-------- Dataset entries --------

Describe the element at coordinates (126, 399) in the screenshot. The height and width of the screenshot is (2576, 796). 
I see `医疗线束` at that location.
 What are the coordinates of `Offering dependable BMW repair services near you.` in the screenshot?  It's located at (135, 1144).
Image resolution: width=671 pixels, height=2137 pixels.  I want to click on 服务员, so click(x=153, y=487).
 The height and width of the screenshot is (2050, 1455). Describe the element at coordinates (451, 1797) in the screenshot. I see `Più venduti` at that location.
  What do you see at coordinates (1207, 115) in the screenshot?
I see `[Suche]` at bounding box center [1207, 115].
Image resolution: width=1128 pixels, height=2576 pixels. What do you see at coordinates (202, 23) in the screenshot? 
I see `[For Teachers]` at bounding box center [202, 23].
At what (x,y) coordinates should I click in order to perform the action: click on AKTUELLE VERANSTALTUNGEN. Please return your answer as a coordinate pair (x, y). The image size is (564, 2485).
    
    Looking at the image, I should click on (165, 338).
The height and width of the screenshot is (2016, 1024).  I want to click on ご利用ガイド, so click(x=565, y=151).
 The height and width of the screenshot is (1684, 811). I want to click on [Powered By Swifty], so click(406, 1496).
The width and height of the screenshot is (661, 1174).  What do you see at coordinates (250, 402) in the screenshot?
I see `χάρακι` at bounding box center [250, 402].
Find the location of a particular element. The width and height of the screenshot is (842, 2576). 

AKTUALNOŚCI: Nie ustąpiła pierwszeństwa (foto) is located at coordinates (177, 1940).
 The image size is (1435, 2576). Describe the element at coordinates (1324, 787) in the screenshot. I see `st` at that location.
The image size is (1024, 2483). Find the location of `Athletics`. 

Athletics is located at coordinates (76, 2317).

--------

◆ What is expected
Copy out the material word for word and line for line.

◆ Task result
Describe the element at coordinates (126, 399) in the screenshot. The height and width of the screenshot is (2576, 796). 
I see `医疗线束` at that location.
 What are the coordinates of `Offering dependable BMW repair services near you.` in the screenshot?  It's located at (135, 1144).
Image resolution: width=671 pixels, height=2137 pixels.  I want to click on 服务员, so click(x=153, y=487).
 The height and width of the screenshot is (2050, 1455). Describe the element at coordinates (451, 1797) in the screenshot. I see `Più venduti` at that location.
  What do you see at coordinates (1207, 115) in the screenshot?
I see `[Suche]` at bounding box center [1207, 115].
Image resolution: width=1128 pixels, height=2576 pixels. What do you see at coordinates (202, 23) in the screenshot? 
I see `[For Teachers]` at bounding box center [202, 23].
At what (x,y) coordinates should I click in order to perform the action: click on AKTUELLE VERANSTALTUNGEN. Please return your answer as a coordinate pair (x, y). The image size is (564, 2485).
    
    Looking at the image, I should click on (165, 338).
The height and width of the screenshot is (2016, 1024).  I want to click on ご利用ガイド, so click(x=565, y=151).
 The height and width of the screenshot is (1684, 811). I want to click on [Powered By Swifty], so click(406, 1496).
The width and height of the screenshot is (661, 1174).  What do you see at coordinates (250, 402) in the screenshot?
I see `χάρακι` at bounding box center [250, 402].
Find the location of a particular element. The width and height of the screenshot is (842, 2576). 

AKTUALNOŚCI: Nie ustąpiła pierwszeństwa (foto) is located at coordinates (177, 1940).
 The image size is (1435, 2576). Describe the element at coordinates (1324, 787) in the screenshot. I see `st` at that location.
The image size is (1024, 2483). Find the location of `Athletics`. 

Athletics is located at coordinates (76, 2317).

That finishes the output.